- Aim of the task: Return each line of the records below that contains the word "устройству".

- Page images and extracted text:
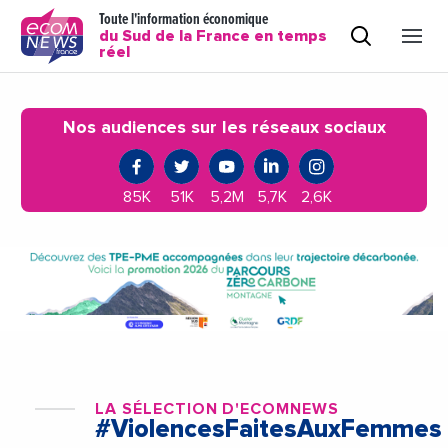
Toute l'information économique
du Sud de la France en temps
réel
Nos audiences sur les réseaux sociaux
85K
51K
5,2M
5,7K
2,6K
LA SÉLECTION D'ECOMNEWS
#ViolencesFaitesAuxFemmes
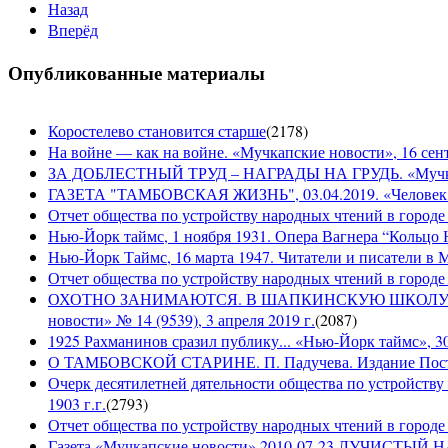
Назад
Вперёд
Опубликованные материалы
Коростелево становится старше
(
2178
)
На войне — как на войне. «Мучкапские новости», 16 сент
ЗА ДОБЛЕСТНЫЙ ТРУД – НАГРАДЫ НА ГРУДЬ. «Мучкапски
ГАЗЕТА "ТАМБОВСКАЯ ЖИЗНЬ", 03.04.2019. «Человек н
Отчет общества по устройству народных чтений в городе
Нью-Йорк таймс, 1 ноября 1931. Опера Вагнера “Кольцо 
Нью-Йорк Таймс, 16 марта 1947. Читатели и писатели в М
Отчет общества по устройству народных чтений в городе 
ОХОТНО ЗАНИМАЮТСЯ. В ШАПКИНСКУЮ ШКОЛУ З
новости» № 14 (9539), 3 апреля 2019 г.
(
2087
)
1925 Рахманинов сразил публику... «Нью-Йорк таймс», 3
О ТАМБОВСКОЙ СТАРИНЕ. П. Падучева. Издание Посто
Очерк десятилетней дятельности общества по устройству
1903 г.г.
(
2793
)
Отчет общества по устройству народных чтений в городе 
Газета «Мучкапские новости» 2010-07-23 ЛУЧИСТЫ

- Answer below:
Отчет общества по устройству народных чтений в городе
Отчет общества по устройству народных чтений в городе 
Очерк десятилетней дятельности общества по устройству
Отчет общества по устройству народных чтений в городе 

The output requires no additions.